Norvinisterone

Clinical data
- Trade names: Neoprogestin, Nor-Progestelea
- Other names: Vinylnortestosterone; SC-4641; 17α-Vinyl-19-nortestosterone; 17α-Vinylestr-4-en-17β-ol-3-one
- Routes of administration: By mouth
- Drug class: Progestogen; Progestin; Androgen; Anabolic steroid
- ATC code: None;

Identifiers
- IUPAC name (8R,9S,10R,13S,14S,17R)-17-ethenyl-17-hydroxy-13-methyl-1,2,6,7,8,9,10,11,12,14,15,16-dodecahydrocyclopenta[a]phenanthren-3-one;
- CAS Number: 6795-60-4;
- PubChem CID: 65588;
- ChemSpider: 59030;
- UNII: 7Q843V12Q0;
- CompTox Dashboard (EPA): DTXSID501016506 ;

Chemical and physical data
- Formula: C_{20}H_{28}O_{2}
- Molar mass: 300.442 g·mol^{−1}
- 3D model (JSmol): Interactive image;
- Melting point: 169 to 171 °C (336 to 340 °F)
- SMILES O=C4\C=C2/[C@@H]([C@H]1CC[C@@]3([C@](O)(\C=C)CC[C@H]3[C@@H]1CC2)C)CC4;
- InChI InChI=1S/C20H28O2/c1-3-20(22)11-9-18-17-6-4-13-12-14(21)5-7-15(13)16(17)8-10-19(18,20)2/h3,12,15-18,22H,1,4-11H2,2H3/t15-,16+,17+,18-,19-,20-/m0/s1; Key:VOJYZDFYEHKHAP-XGXHKTLJSA-N;

= Norvinisterone =

Chemical compound

Norvinisterone, sold under the brand names Neoprogestin and Nor-Progestelea, is a progestin and androgen/anabolic steroid (AAS) medication which was used in Europe but is now no longer marketed. It is taken by mouth.

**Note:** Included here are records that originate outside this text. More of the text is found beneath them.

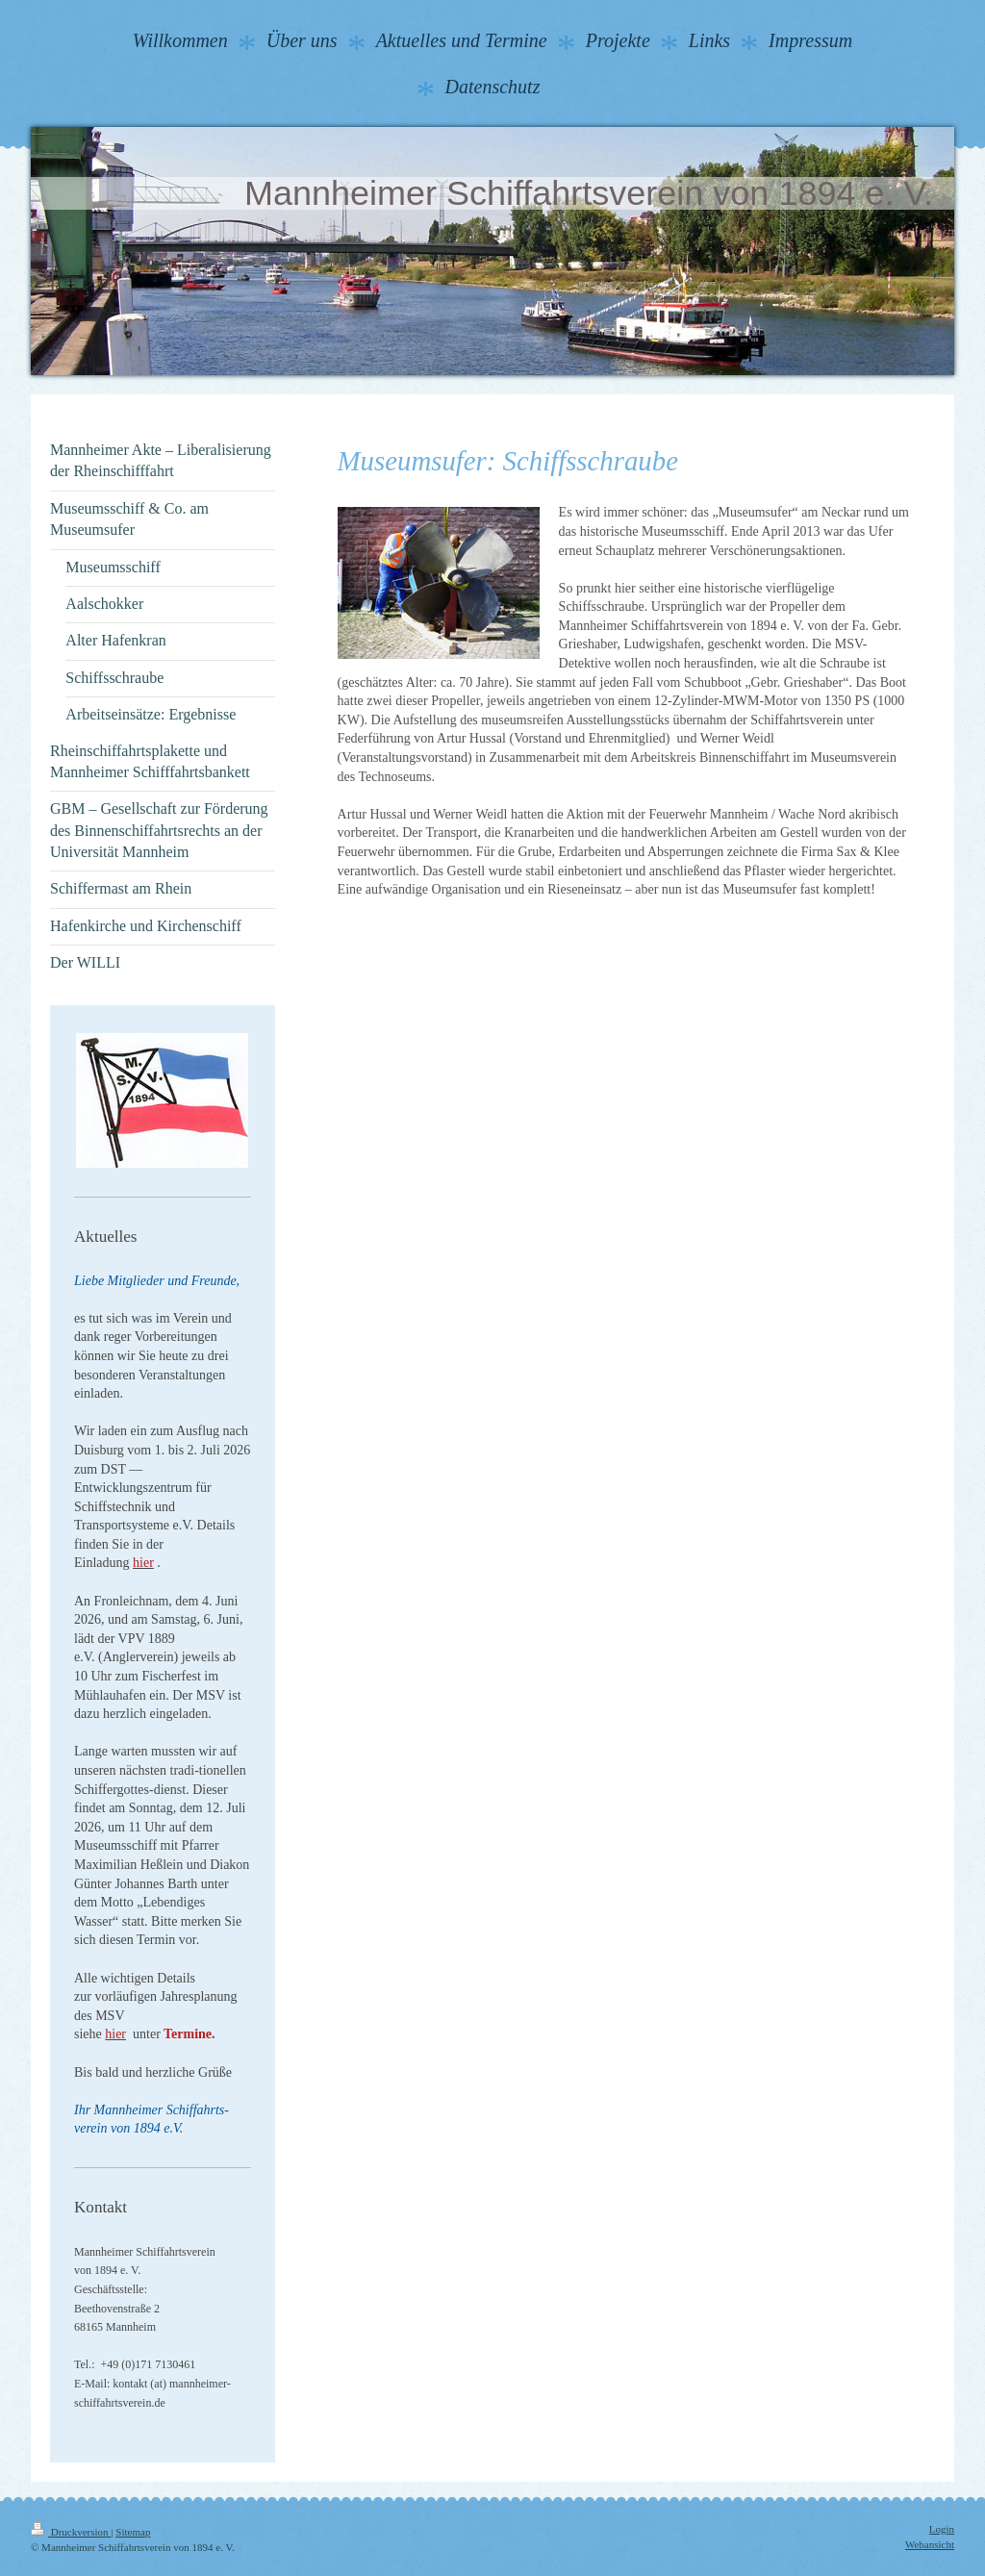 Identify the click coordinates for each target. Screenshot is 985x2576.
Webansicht (929, 2544)
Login (941, 2529)
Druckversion (71, 2532)
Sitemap (132, 2532) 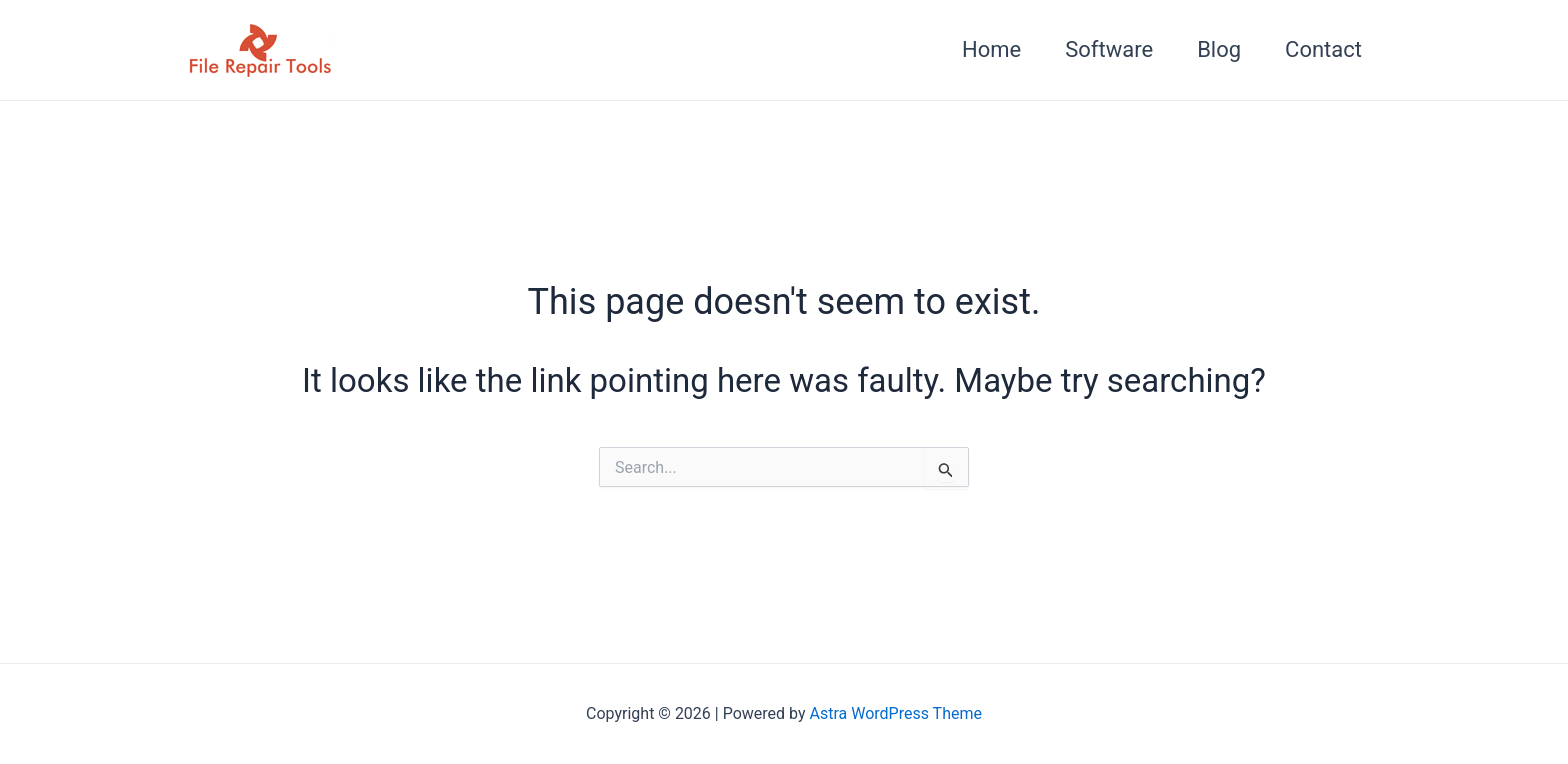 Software (1109, 49)
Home (991, 49)
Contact (1323, 49)
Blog (1219, 49)
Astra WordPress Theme (896, 713) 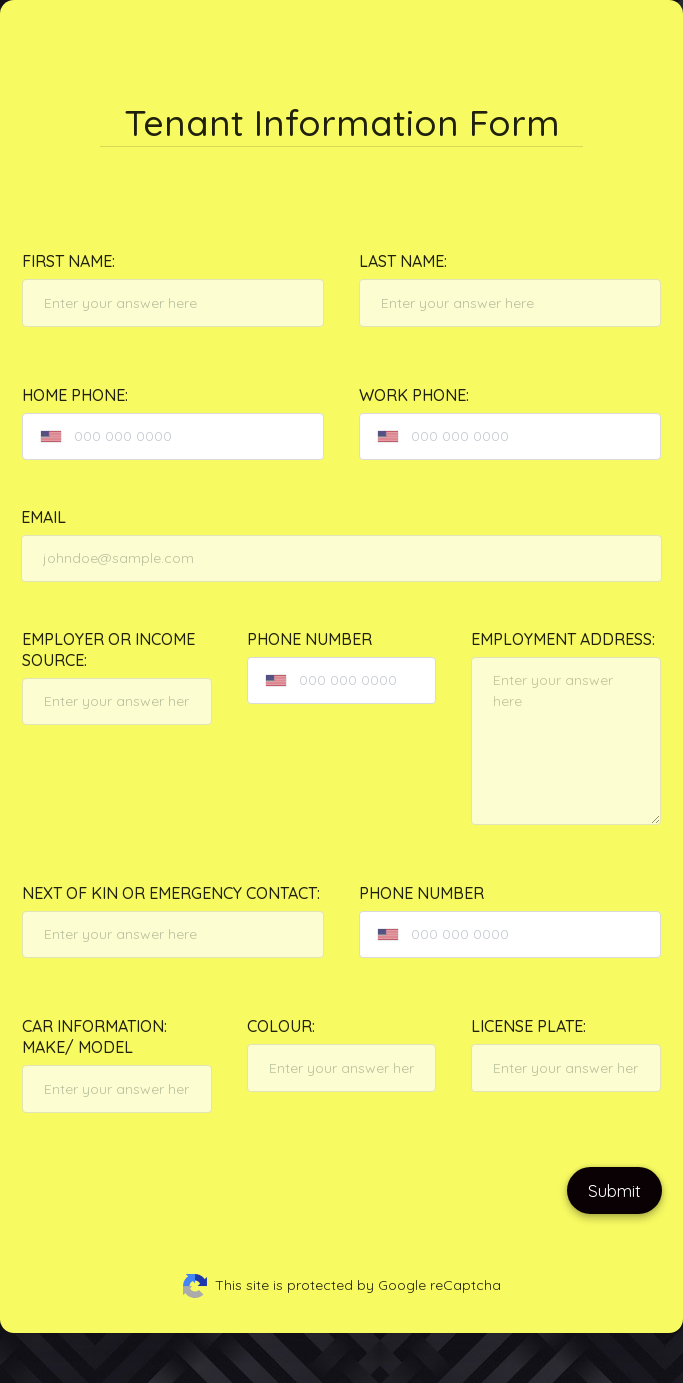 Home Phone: (75, 395)
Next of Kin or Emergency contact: (171, 893)
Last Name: (403, 261)
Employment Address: (563, 639)
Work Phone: (414, 395)
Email (43, 517)
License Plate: (528, 1026)
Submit (614, 1190)
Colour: (281, 1026)
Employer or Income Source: (108, 649)
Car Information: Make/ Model (94, 1036)
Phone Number (309, 639)
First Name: (68, 261) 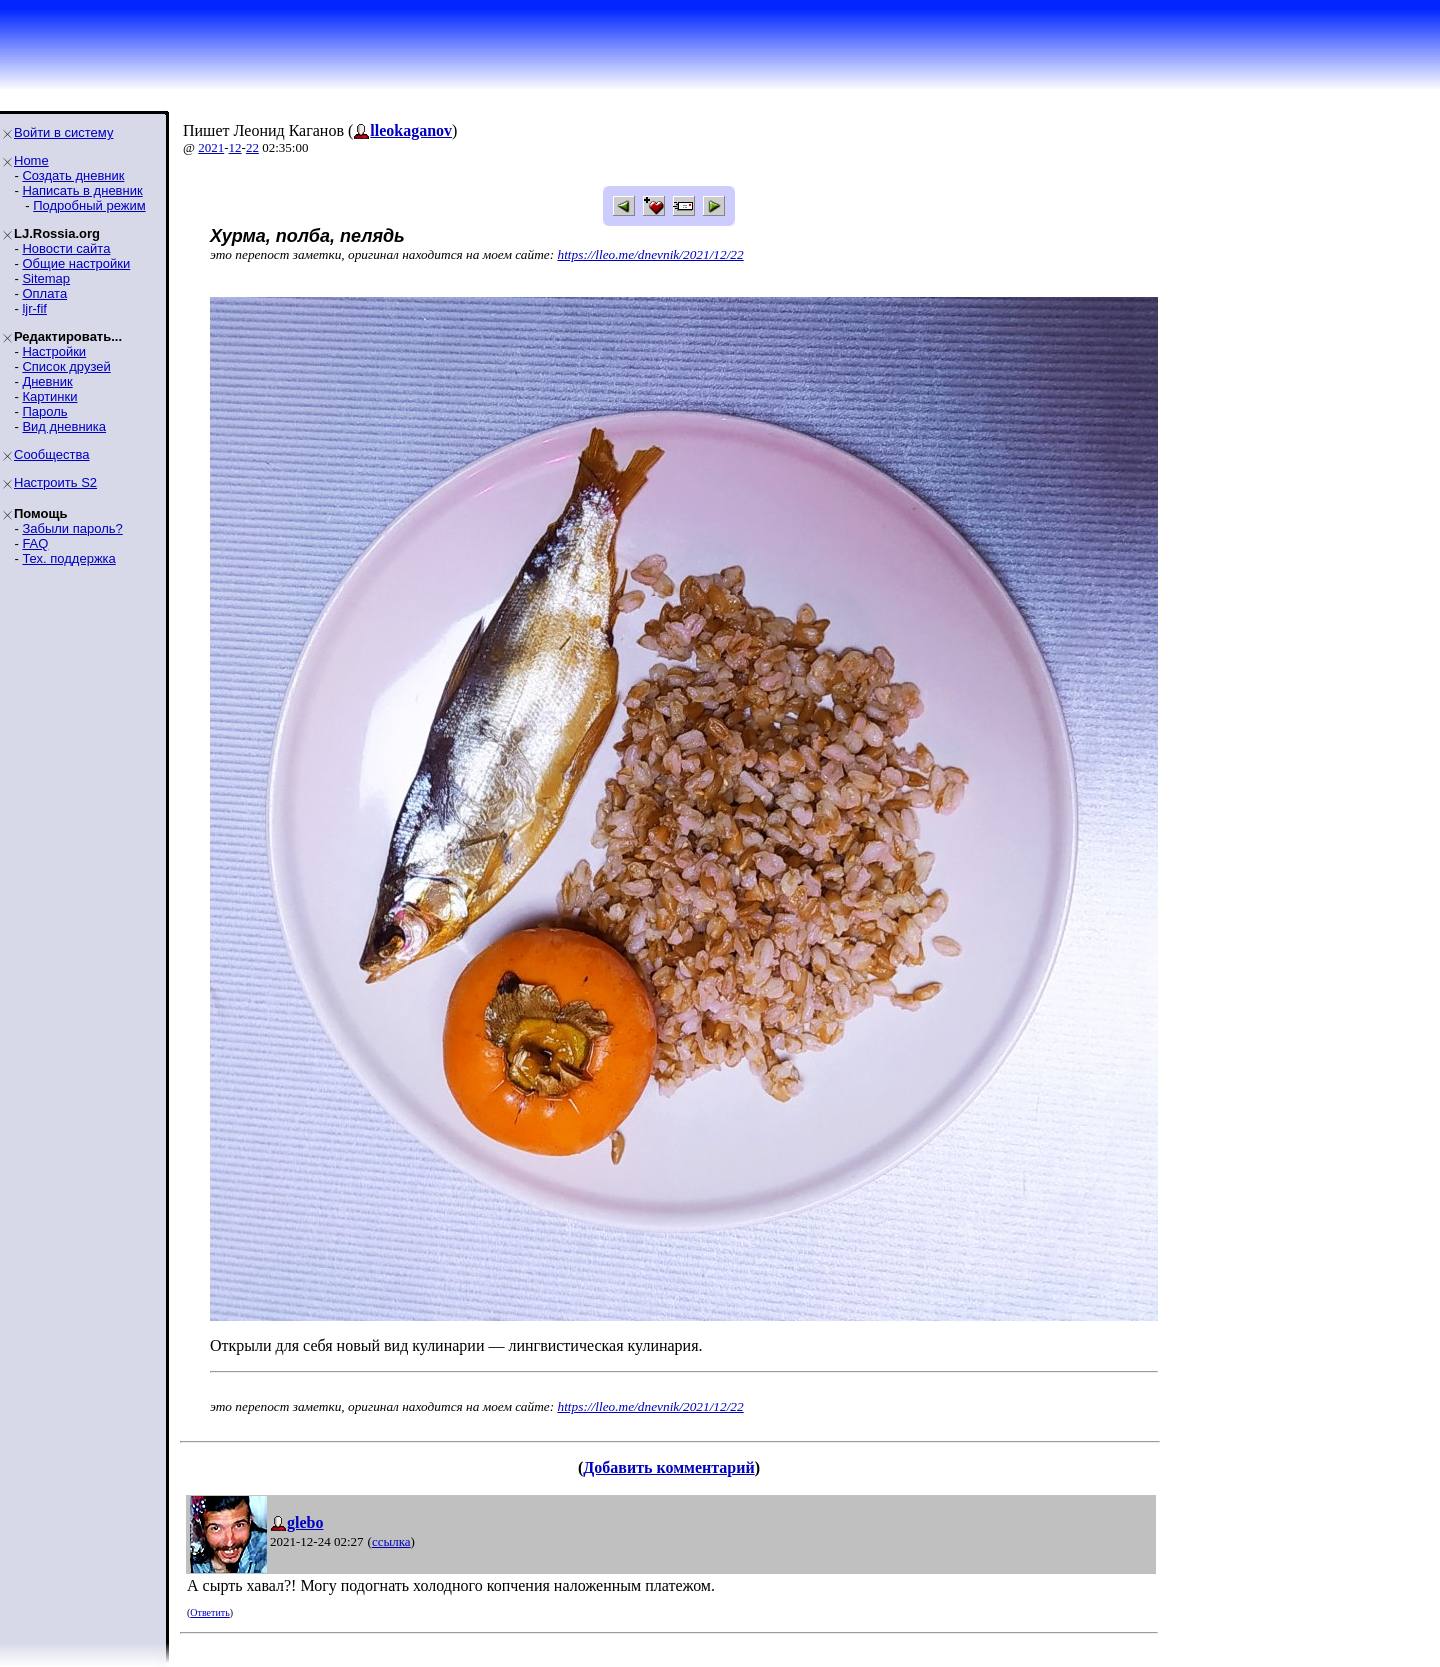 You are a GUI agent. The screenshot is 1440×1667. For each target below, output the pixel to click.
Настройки (54, 351)
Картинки (49, 396)
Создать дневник (73, 175)
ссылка (391, 1541)
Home (31, 160)
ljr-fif (34, 308)
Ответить (209, 1612)
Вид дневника (64, 426)
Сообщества (52, 454)
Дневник (47, 381)
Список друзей (66, 366)
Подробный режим (89, 205)
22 (252, 147)
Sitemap (46, 278)
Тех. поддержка (68, 558)
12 (235, 147)
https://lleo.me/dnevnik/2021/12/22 (651, 254)
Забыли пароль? (72, 528)
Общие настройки (76, 263)
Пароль (44, 411)
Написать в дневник (82, 190)
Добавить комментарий (668, 1467)
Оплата (44, 293)
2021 (211, 147)
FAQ (35, 543)
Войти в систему (63, 132)
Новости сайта (66, 248)
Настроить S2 (55, 482)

Norvinisterone is a progestin, or a synthetic progestogen, and hence is an agonist of the progesterone receptor, the biological target of progestogens like progesterone. It has androgenic activity.

Norvinisterone was synthesized in 1953. It is no longer available.

==Medical uses==
Norvinisterone was used in hormonal contraception to prevent pregnancy.

==Pharmacology==

===Pharmacodynamics===
Norvinisterone is a progestogen. It appears to be quite androgenic, with about one-third and one-fifth of the androgenic and anabolic activity, respectively, of nandrolone in animal bioassays. However, it has also been reported to have little anabolic activity.

==Chemistry==

Norvinisterone, also known as 17α-vinyl-19-nortestosterone or as 17α-vinylestr-4-en-17β-ol-3-one, is a synthetic estrane steroid and a derivative of testosterone and 19-nortestosterone. Analogues of norvinisterone include the progestin norgesterone and the AAS vinyltestosterone.

==History==
Norvinisterone was synthesized in 1953 and was studied in humans by 1960.

==Society and culture==

===Generic names===
Norvinisterone is the generic name of the drug and its INN. It is also known as vinylnortestosterone and is known by its developmental code name SC-4641.

===Brand names===
Norvinisterone was marketed under the brand names Neoprogestin and Nor-Progestelea by Syntex.

===Availability===
Norgesterone is no longer marketed and hence is no longer available in any country.